The geese on the very bottom couldn't fly, the rest of the flock barely could. The little guy on the left flapped/ran into those beans and ducked for cover, the other guy flapped/ran across the road to sit with his parents.  It was pretty frustrating seeing that knowing the upcoming legislation.


----------



## diver_sniper (Sep 6, 2004)

Nice pics but... Explain that middle pic. Did you take a picture through your binocs or something, or did you edit it? I'm confused about the circle.


----------



## goosebusters (Jan 12, 2006)

Its through my spotting scope :lol:


----------



## universitywaterfowler (Jul 15, 2007)

wow....thats fantastic.


----------



## nodakoutdoors.com (Feb 27, 2002)

Sure felt good to hit the gravel this weekend. Yesterday it was in the 50s and the smell of winter was in the air. I can't explain it, maybe someone else noticed it and knows what I'm talking about.

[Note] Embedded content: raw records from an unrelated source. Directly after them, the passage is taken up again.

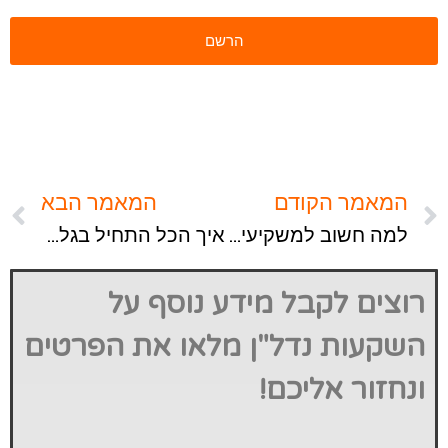
המאמר הקודם
המאמר הבא
למה חשוב למשקיעים להבין את ההבדל בין סטוץ למערכת יחסים?
איך הכל התחיל בגלל טלויזיה ומהי חשיבה צרכנית?
רוצים לקבל מידע נוסף על
השקעות נדל"ן מלאו את הפרטים
ונחזור אליכם!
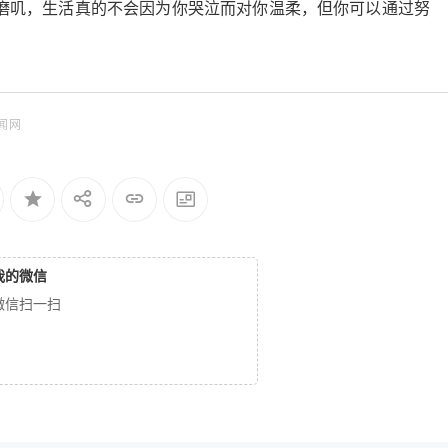
磨叽，生活真的不会因为你哭泣而对你温柔，但你可以通过努
闻网
我的微信
微信扫一扫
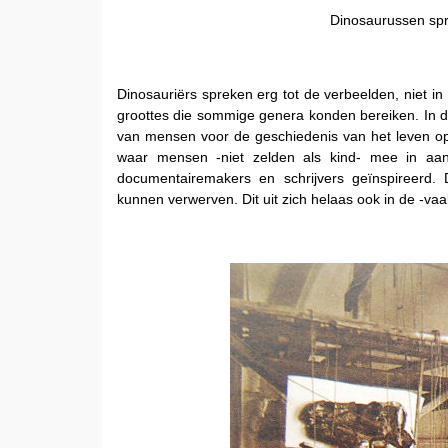
Dinosaurussen spr
Dinosauriërs spreken erg tot de verbeelden, niet i
groottes die sommige genera konden bereiken. In da
van mensen voor de geschiedenis van het leven op 
waar mensen -niet zelden als kind- mee in aan
documentairemakers en schrijvers geïnspireerd.
kunnen verwerven. Dit uit zich helaas ook in de -vaak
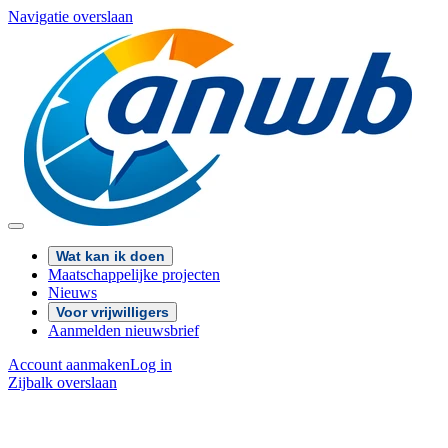
Navigatie overslaan
Wat kan ik doen
Maatschappelijke projecten
Nieuws
Voor vrijwilligers
Aanmelden nieuwsbrief
Account aanmaken
Log in
Zijbalk overslaan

The season is coming on fast!


----------



## BeekBuster (Jul 22, 2007)

I did some scouting this weekend to and found alot of great spots holding alot of birds 80 plus every field and found a nice roost. Still have no field though turned down 3 times this weekend mn hunters are ready. Discouraging but cant give up. :eyeroll:


----------



## Goose Guy350 (Nov 29, 2004)

Chris, I know exactly what you are talking about, had a conversation about it with some hunting buddies last night too, fall is in the air with this last cold snap. Lots of hazel nuts and every cherry tree is just loaded around here this year, lots of raspberries and blackberries too but pretty small because of the drought, the signs are pointing towards a rough winter, sure would be nice to get a normal winter instead of these last 3 or 4 mild ones.


----------



## universitywaterfowler (Jul 15, 2007)

We did some clay shooting today, blew the calls a bunch, and I am ready to destroy some birds. Now I just gotta hope I don't have to work all the time.


----------



## mallardrocker (Nov 29, 2006)

chris that smell runs through my nose and sends chills down my spine


----------



## honkerheaven (Aug 21, 2007)

In my part of saskatchewan it looks like there will be a pile of honkers. there is more water and more local birds than i have ever seen in twentyfive years of farming.


----------



## snowhunter23 (Mar 2, 2005)

I'm hoping for a 35 bird limit before noon!!!


----------



## HonkerExpress (Sep 23, 2005)

I should have no problem getting my 5 bird limit. lol. I will be out by myself since all my hunting buddies moved to bismark, lol. Hopefully I can find a couple of new guys to hunt with this year. Found a field of probably 300-500 honkers, so I am guessing I should be able to pull 5 of anyway, lol.


----------



## averyghg (Oct 16, 2006)

*drankspanker12*

If you're planning on hunting around the wahp area for opener u should be mighty fine. Ive been workin there all summer and have been seeing better and better numbers everyday


----------



## Leo Porcello (Jul 10, 2003)

HonkerExpress said:


> Found a field of probably 300-500 honkers, so I am guessing I should be able to pull 5 of anyway, lol.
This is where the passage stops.